Artist places Harriet Tubman on $20 bills, despite Trump's ambivalence
“We’ll see about that,”the artist said of a planned 2028 $20 bill revision.
There’s a familiar face in town and it’s covering America’s seventh president’s face on a number of $20 bills: Harriet Tubman.
New York artist Dano Wall said he has decided to take matters into his own hands with an unofficial revision of the bill since the Trump administration has indicated they are in no rush to put the noted abolitionist and Union spy onto currency. Treasury Secretary Steven Mnuchin told a congressional panel this week that the administration is looking at 2028 as a possible date.

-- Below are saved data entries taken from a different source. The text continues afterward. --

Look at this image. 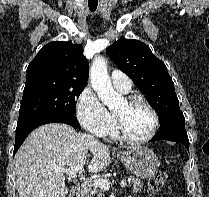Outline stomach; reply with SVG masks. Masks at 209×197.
Wrapping results in <instances>:
<instances>
[{"instance_id":"stomach-1","label":"stomach","mask_w":209,"mask_h":197,"mask_svg":"<svg viewBox=\"0 0 209 197\" xmlns=\"http://www.w3.org/2000/svg\"><path fill=\"white\" fill-rule=\"evenodd\" d=\"M125 167L139 178H150L160 165L156 154L147 147L133 146L120 155Z\"/></svg>"}]
</instances>
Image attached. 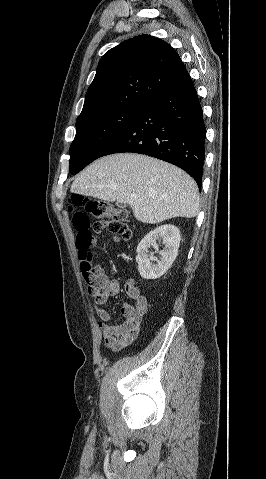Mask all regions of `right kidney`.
Listing matches in <instances>:
<instances>
[{"label":"right kidney","instance_id":"1","mask_svg":"<svg viewBox=\"0 0 266 479\" xmlns=\"http://www.w3.org/2000/svg\"><path fill=\"white\" fill-rule=\"evenodd\" d=\"M162 239L165 245L164 250L160 251L161 258L157 260L153 254H148V249L153 246L159 251L156 240ZM181 236L179 229L172 224H165L150 231L137 246L136 262L138 263V272L141 277L149 279L160 278L171 267L178 255V248ZM152 261H156L154 264Z\"/></svg>","mask_w":266,"mask_h":479}]
</instances>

“We’ll see about that,” Wall tweeted shortly after news broke of the secretary’s decision.
Wall's recrafted bills have sold out.
The U.S. Department of Treasury Bureau of Engraving and Printing, states that "any mutilation, cuts, disfigurements or perforation is defamation of currency — a prohibition of law."
Advocates have long sought to have Tubman — a woman born into slavery on a plantation in Dorchester County, Maryland and would later escape to guide over 300 other slaves to freedom – replace Andrew Jackson’s on the $20 bill by 2020. The Obama administration proposed placing Tubman’s face on the $20 bill in 2020 as part of an effort to have women on U.S. currency.
At a 2016 town hall on NBC's "The Today Show," Trump called the move to redesign the bill with Tubman's face "pure political correctness" and suggested putting Tubman on the $2 bill.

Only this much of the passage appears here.